*** Block opens ***

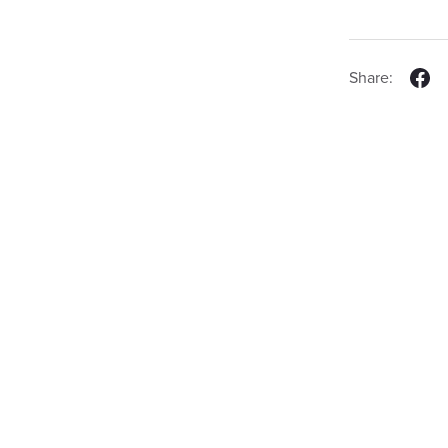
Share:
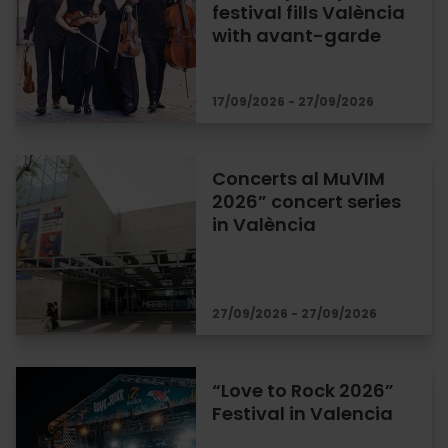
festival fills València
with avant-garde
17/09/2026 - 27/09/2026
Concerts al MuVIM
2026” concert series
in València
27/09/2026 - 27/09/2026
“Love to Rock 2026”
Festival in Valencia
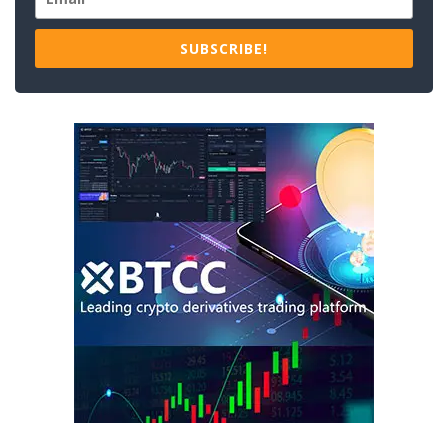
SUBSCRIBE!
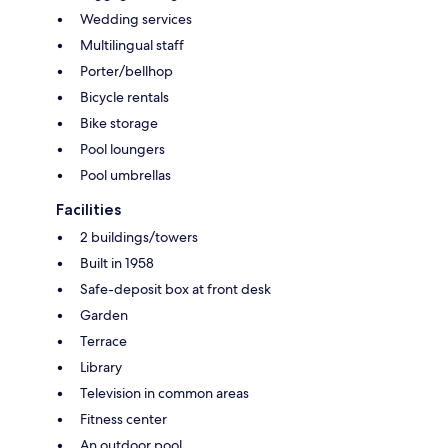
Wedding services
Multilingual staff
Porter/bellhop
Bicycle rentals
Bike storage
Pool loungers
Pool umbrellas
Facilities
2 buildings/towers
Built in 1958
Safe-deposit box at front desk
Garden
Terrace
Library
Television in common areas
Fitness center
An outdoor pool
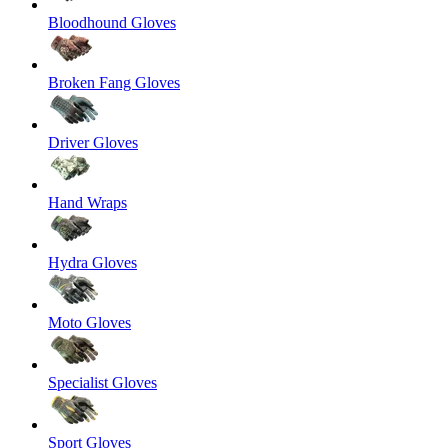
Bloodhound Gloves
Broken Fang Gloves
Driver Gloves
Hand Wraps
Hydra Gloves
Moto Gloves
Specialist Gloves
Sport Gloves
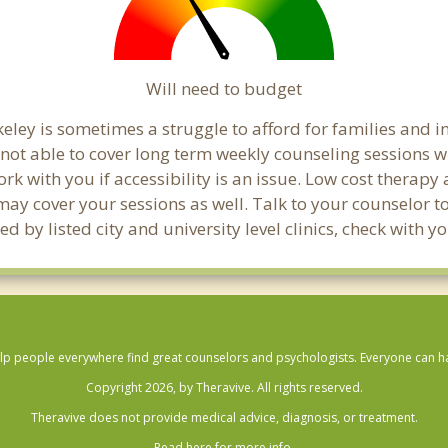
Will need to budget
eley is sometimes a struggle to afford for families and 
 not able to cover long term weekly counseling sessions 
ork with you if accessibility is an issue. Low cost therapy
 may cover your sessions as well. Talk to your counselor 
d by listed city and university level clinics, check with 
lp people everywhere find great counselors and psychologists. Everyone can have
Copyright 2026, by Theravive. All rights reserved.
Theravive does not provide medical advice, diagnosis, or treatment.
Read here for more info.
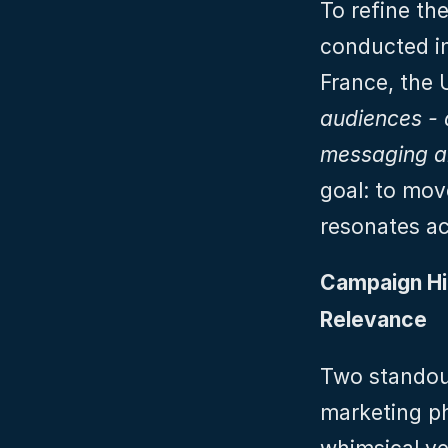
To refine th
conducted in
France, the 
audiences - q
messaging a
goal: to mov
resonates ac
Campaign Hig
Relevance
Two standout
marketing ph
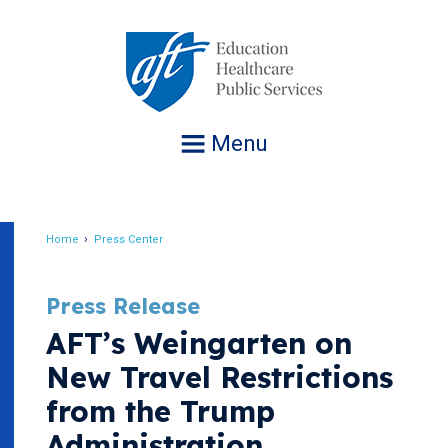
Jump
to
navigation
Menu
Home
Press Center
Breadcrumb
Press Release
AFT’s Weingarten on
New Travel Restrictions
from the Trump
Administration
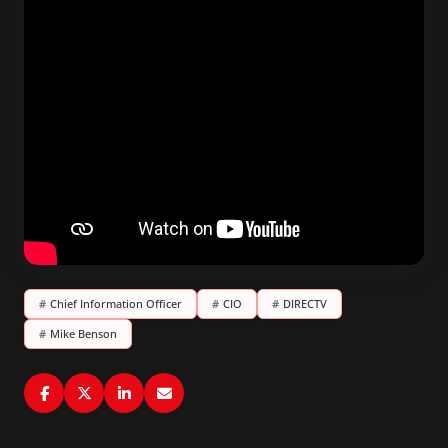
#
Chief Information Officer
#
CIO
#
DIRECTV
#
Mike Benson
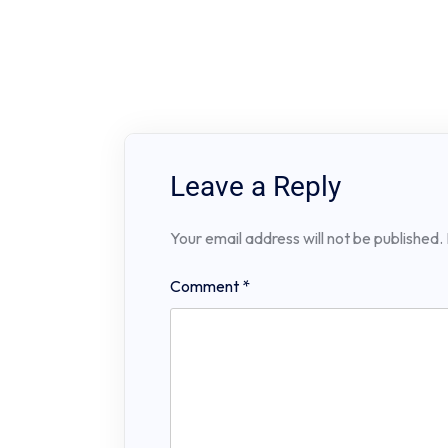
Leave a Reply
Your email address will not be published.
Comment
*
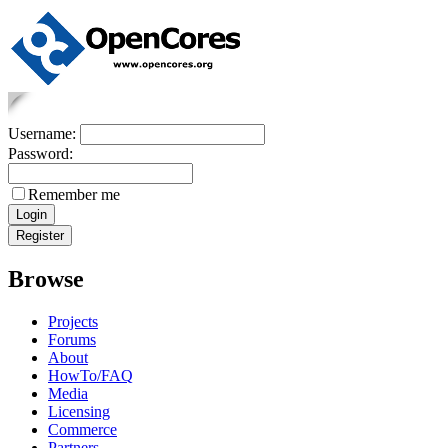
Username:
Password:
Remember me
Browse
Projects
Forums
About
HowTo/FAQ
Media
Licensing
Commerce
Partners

*** Block closes ***
*** Block opens ***

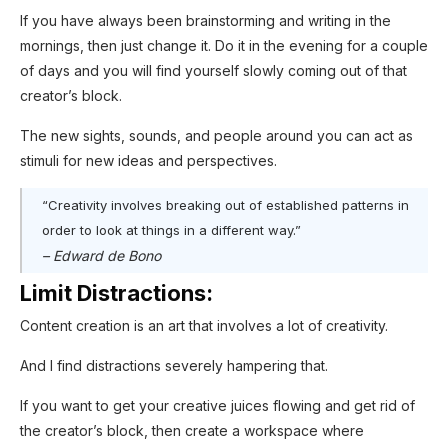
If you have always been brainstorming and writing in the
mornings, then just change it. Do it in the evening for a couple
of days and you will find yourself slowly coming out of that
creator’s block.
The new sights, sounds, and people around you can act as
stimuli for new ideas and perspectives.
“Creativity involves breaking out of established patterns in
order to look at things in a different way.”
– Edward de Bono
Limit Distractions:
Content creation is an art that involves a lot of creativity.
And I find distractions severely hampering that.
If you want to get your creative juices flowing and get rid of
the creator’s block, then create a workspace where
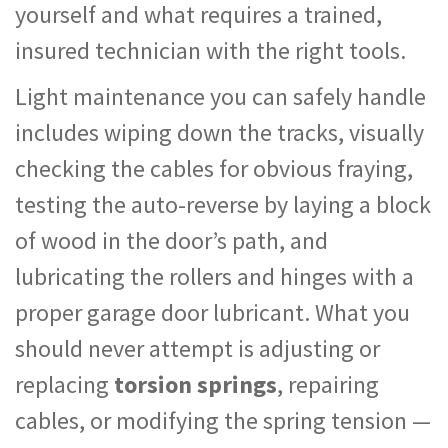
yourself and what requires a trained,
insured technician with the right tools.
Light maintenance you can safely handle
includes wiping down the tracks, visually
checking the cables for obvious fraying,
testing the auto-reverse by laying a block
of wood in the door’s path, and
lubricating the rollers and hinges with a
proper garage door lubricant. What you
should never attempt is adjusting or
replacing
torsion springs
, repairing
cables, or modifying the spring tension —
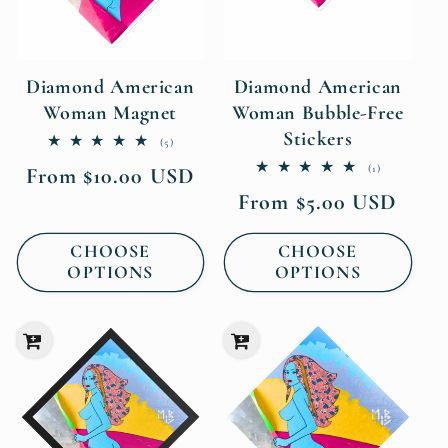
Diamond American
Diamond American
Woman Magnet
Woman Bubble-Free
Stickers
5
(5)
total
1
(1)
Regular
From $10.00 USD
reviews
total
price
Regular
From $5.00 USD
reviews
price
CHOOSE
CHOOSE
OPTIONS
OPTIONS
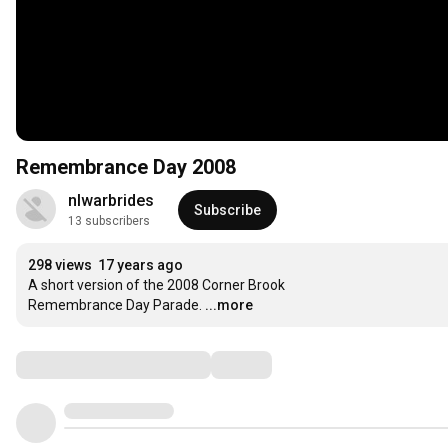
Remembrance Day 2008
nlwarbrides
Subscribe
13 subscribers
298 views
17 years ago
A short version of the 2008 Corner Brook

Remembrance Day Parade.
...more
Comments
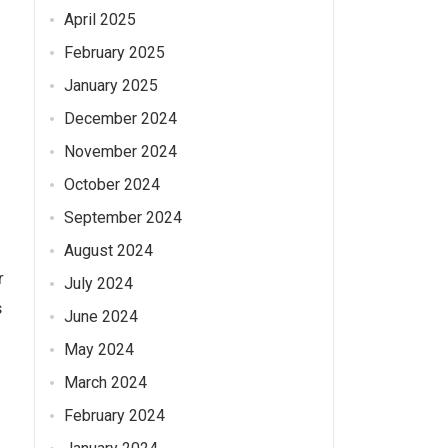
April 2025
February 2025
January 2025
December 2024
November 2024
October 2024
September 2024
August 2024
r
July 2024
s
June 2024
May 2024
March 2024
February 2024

*** Block closes ***

[ABOUT THIS TASK] Copy exactly the stretch of data above from the line with "stimuli for new ideas and perspectives." through the line with "Content creation is", and omit all other lines.

[REPLY TO THE EXERCISE]
stimuli for new ideas and perspectives.
“Creativity involves breaking out of established patterns in
order to look at things in a different way.”
– Edward de Bono
Limit Distractions:
Content creation is an art that involves a lot of creativity.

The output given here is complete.